Betapa banyak orang yang berjanji ketika kampanye politik, bersumpah ketika
hendak memangku sebuah jabatan, berpidato berapi-api dalam sambutan pelantikan,
tetapi semuanya hanya tinggal janji, sumpah palsu dan omong kosong. Kursi
kekuasaan seringkali membuat orang lupa pada janji dan sumpah jabatan yang
disaksikan orang banyak serta disaksikan oleh Allah SWT. Harta berlimpah
seringkali membutakan mata, menulikan telinga, dan menumpulkan akal budi,
sehingga kepercayaan public yang dibangun sejak lama pun dikorbankan.
Tindakan korupsi sangat bertentangan dengan prinsip amanah dan kejujuran yang
diajarkan dalam agama. Lebih jelas lagi, Rasulallah SAW berpesan tentang akibat
pelanggaran atau penyalahgunaan amanah, yaitu sebuah kerusakan total sistem
kehidupan masyarakat. Pernyataan Rasulallah SAW ini terbukti ketika banyak
pejabat pemegang amanah menyeleweng, semua sistem sosial kemasyarakatan
lambat laun menjadi rusak.
Dari Abu Hurairah ra, ia berkata bahwa Rasulallah SAW bersabda: “Jika amanah
disia-siakan, maka tungguhlah kehancuran.” Kemudian dinyatakan: “bagaimana
maksud amanah disia-siakan itu?” Rasul menjawab: “Jika suatu perkara
(amanat/pekerjaan) diserahkan pada orang yang tidak ahli (professional), maka
tungguhlah saat kehancuran.” (HR. Bukhari).

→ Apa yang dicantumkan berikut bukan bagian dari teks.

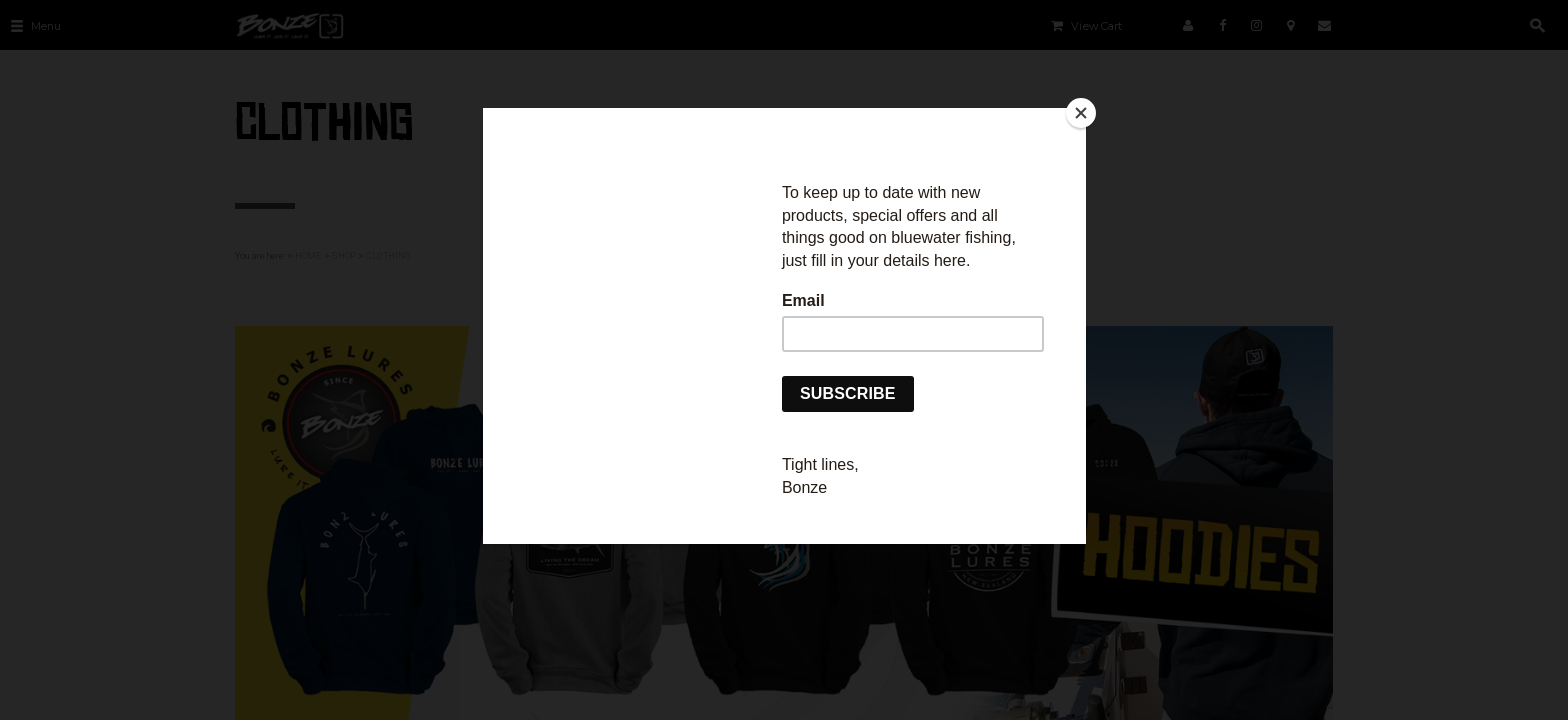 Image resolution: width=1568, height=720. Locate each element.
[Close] (1081, 113)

Dari hadist diatas, hubungan antara amanah dan keahlian sangatlah erat. Jika
keduanya hilang, maka kehancuran akan mengancam. Dan salah satu factor yang
dapat merusak amanah dan profesionalitas adalah suap. Seseorang yang sebelum
menjabat, mungkin tantangan berlaku jujur mungkin tidak berat. Namun ketika sudah
menjabat/ menduduki jabatan tertentu, tawaran suap sulit dihindari. Disinilah amanah
seorang pejabat diuji.
Dalam hadist lain, Rasulallah SAW menegaskan hubungan iman dengan amanah dan
kaitan ketat amanah dengan pemenuhan janji.
“Tidak beriman (tidak sempurna iman) orang yang tidak menjaga amanah dan tidak
beragama (tidak sempurna agama) seseorang yang tidak menepati janjinya.” (HR.